Hi my name is Rob and I’m paranoid.
Actually let me quantify that – Hi my name is Rob and I’m a paranoid developer. I don’t mean that I spend my days imagining the worst scenarios under which my applications can fail or wondering if my clients are talking about me behind my back. No, I’m paranoid in the simplest sense – I don’t trust technology.
In the sphere of web application development, technology moves incredibly quickly and new libraries, classes and “concepts” are popping up daily. I can remember, without having to cast my mind back too far, the first time I heard the phrase AJAX in relation to web development (rather and toilet cleaning or Greek mythology).
There seems to be an equally strong driving force to adopt these technologies as soon as possible to provide the latest “cool” features and interface elements.
This is the crux of this post – I refuse, and indeed actively resist this addiction to early adoption. My reasons? Simple – the majority of this tech is well documented and relatively simple to implement in a DIY manner but to get the best of it you are having to relinquish control over part of your source and use work from a 3rd party. Take, for example, jQuery – an immensely popular JavaScript AJAX and UI library with 100′s of plugins to achieve pretty much anything you could want to on the web. I have no issue with the sites that use jQuery but I have, for the most part, avoided this and other JavaScript libraries for one simple reason – I don’t have the time (or the knowledge) to understand exactly what it is they’re doing hence I don’t have the tools needed to fix them if they break or to ensure they’re secure.

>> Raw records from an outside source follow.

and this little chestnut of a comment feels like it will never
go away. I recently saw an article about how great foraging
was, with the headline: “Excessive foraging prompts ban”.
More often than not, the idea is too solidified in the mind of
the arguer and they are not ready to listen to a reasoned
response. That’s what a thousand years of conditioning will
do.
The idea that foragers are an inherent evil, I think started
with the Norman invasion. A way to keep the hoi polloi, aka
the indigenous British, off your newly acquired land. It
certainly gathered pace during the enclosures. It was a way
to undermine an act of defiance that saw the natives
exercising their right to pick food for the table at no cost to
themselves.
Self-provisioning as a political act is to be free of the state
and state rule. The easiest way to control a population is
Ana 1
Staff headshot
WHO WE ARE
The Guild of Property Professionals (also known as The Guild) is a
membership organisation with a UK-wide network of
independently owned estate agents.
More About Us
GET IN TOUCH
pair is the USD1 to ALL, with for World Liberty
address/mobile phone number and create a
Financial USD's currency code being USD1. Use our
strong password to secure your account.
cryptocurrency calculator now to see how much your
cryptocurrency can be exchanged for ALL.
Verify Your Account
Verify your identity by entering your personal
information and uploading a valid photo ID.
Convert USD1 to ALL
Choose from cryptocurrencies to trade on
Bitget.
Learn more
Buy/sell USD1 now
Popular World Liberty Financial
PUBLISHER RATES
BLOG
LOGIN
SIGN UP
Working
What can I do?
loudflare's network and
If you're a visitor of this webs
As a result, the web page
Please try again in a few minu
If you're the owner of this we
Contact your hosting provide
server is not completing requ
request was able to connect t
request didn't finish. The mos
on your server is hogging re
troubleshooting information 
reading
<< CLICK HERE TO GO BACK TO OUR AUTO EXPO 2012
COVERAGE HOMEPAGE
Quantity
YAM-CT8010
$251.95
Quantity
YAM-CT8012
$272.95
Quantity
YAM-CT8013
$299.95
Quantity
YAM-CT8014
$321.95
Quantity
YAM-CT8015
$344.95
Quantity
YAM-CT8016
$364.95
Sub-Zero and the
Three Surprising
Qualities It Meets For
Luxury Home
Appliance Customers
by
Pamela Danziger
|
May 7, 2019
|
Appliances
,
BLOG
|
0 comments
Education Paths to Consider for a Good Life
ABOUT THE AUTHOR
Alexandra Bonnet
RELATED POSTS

I spent 3+ years working for a firm who developed highly available, distributed and immensely secure hosted services and the implementation of a new version of anything was viewed as an exercise in integration testing and quality assurance hell. Even simple things like an in place upgrade of an existing application were treated to weeks of research, deployed in a “safe” mirrored environment and subjected to load tests, fuzz tests and pretty much any kind of test we could think of. This testing was not done because we enjoyed doing it but rather because we had to maintain 5 nines of uptime and the slightest glitch overlooked could spell disaster.

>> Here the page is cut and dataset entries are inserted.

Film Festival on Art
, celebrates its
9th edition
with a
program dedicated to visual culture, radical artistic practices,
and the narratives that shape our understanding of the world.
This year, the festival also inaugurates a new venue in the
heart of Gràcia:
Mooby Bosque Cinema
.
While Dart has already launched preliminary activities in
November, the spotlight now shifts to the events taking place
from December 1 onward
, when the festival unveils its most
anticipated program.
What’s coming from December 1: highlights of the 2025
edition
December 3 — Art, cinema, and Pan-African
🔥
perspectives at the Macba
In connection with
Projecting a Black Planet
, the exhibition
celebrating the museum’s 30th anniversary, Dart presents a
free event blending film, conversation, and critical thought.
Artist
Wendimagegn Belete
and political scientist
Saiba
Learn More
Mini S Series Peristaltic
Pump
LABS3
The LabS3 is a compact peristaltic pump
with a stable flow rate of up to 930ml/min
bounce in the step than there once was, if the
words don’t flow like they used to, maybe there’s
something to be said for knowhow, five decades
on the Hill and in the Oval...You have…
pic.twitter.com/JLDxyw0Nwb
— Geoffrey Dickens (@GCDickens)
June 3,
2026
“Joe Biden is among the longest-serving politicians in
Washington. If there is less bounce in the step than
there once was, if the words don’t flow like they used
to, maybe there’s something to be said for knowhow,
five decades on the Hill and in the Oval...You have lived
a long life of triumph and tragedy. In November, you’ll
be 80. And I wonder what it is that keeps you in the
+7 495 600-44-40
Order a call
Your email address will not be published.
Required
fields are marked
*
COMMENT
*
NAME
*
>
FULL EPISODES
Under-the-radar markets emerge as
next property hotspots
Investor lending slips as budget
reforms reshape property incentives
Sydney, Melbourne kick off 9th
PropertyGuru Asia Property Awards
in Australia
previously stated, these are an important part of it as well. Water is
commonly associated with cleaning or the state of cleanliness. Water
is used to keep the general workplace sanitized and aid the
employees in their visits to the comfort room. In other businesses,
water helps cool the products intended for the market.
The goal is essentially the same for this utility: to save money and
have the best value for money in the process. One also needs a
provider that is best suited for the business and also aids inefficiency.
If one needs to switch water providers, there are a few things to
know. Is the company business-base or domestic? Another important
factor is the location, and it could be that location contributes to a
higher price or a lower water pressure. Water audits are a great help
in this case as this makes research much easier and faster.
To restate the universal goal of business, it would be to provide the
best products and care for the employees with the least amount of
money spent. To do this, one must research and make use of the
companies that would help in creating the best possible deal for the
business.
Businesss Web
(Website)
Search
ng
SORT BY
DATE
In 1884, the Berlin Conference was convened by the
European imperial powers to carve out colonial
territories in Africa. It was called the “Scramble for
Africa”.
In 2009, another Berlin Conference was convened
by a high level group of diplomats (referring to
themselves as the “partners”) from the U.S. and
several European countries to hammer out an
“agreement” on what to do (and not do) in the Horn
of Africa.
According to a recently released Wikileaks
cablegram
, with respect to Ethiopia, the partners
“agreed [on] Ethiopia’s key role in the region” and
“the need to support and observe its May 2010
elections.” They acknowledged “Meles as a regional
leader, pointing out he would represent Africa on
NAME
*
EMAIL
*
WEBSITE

This role taught me to be paranoid in my adoption of new technologies and this reticence has stayed with me, often to the detriment of the interfaces I’ve designed. 3rd party classes have been accepted, begrudgingly, into my tool box only after a good couple of days researching, testing and reading of the source. Most AJAX libraries remain out in the cold (although I’m slowly warming to jQuery if only because the core has been around for long enough without a major security flaw (that couldn’t be addresses by common sense on the server side) to be worth considering for non critical apps.

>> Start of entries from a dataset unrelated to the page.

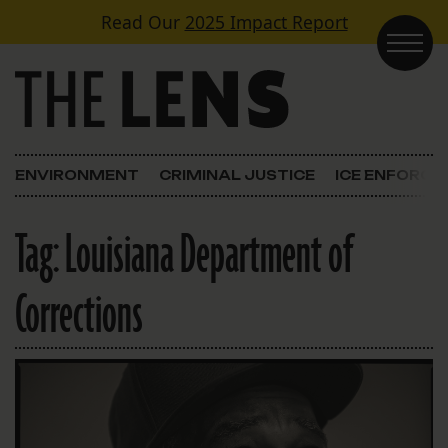
Skip to content
Read Our
2025 Impact Report
Main Navigation
ENVIRONMENT
CRIMINAL JUSTICE
ICE ENFORC
Tag:
Louisiana Department of
Corrections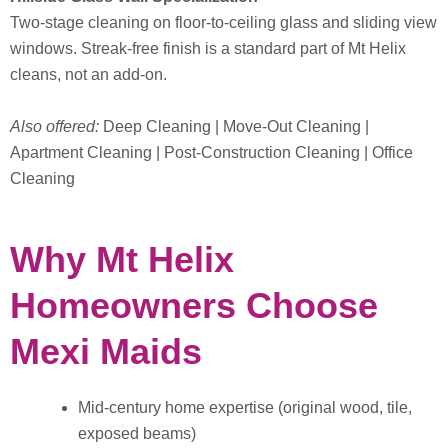
Two-stage cleaning on floor-to-ceiling glass and sliding view
windows. Streak-free finish is a standard part of Mt Helix
cleans, not an add-on.
Also offered:
Deep Cleaning | Move-Out Cleaning |
Apartment Cleaning | Post-Construction Cleaning | Office
Cleaning
Why Mt Helix
Homeowners Choose
Mexi Maids
Mid-century home expertise (original wood, tile,
exposed beams)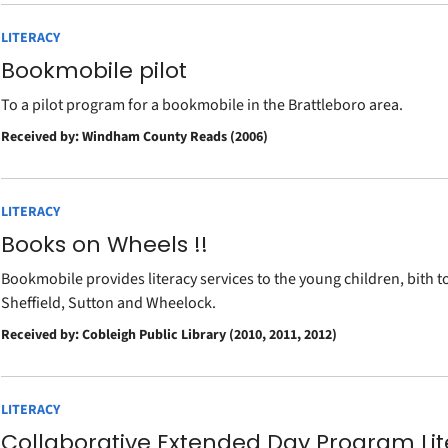
LITERACY
Bookmobile pilot
To a pilot program for a bookmobile in the Brattleboro area.
Received by: Windham County Reads (2006)
LITERACY
Books on Wheels !!
Bookmobile provides literacy services to the young children, bith 
Sheffield, Sutton and Wheelock.
Received by: Cobleigh Public Library (2010, 2011, 2012)
LITERACY
Collaborative Extended Day Program Lit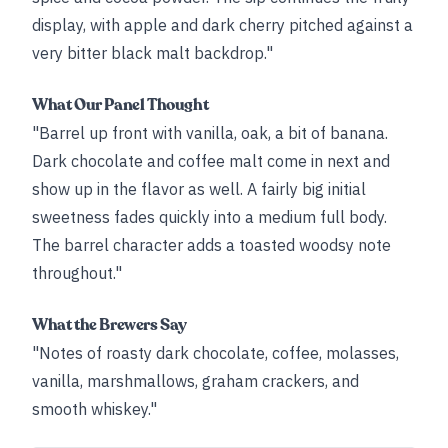
display, with apple and dark cherry pitched against a
very bitter black malt backdrop."
What Our Panel Thought
"Barrel up front with vanilla, oak, a bit of banana.
Dark chocolate and coffee malt come in next and
show up in the flavor as well. A fairly big initial
sweetness fades quickly into a medium full body.
The barrel character adds a toasted woodsy note
throughout."
What the Brewers Say
"Notes of roasty dark chocolate, coffee, molasses,
vanilla, marshmallows, graham crackers, and
smooth whiskey."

There is one exception to this steadfast discipline. As a (predominately) ColdFusion developer I have spent quite a bit of time using the ColdFusion AJAX options. Why would this be acceptable when I have shunned the very libraries that power this functionality? Simple – ColdFusion costs money and as part of that contract we as developers receive an (unwritten) assurance from Adobe that the software will work, be as bug free as possible and be as secure as they can make it. In the event of a security issue being found and reported, it will be fixed as quickly as possible and an update to the core will be provided. I don’t have to monitor X mailing lists or subscirbe to the security RSS feeds as the community will let me know (via Twitter, blogs, you name it) almost as soon as any area for concern comes to light.
This combination of commercial backing and almost fanatical community support is enough to overcome my inherent paranoia and permit me to use those features without having to check over my sholder every time I update (or fail to).
So far as the rest of the web’s technology wave goes? I’m going to continue to be paranoid – it keeps me, my clients and my apps as safe as I can make them!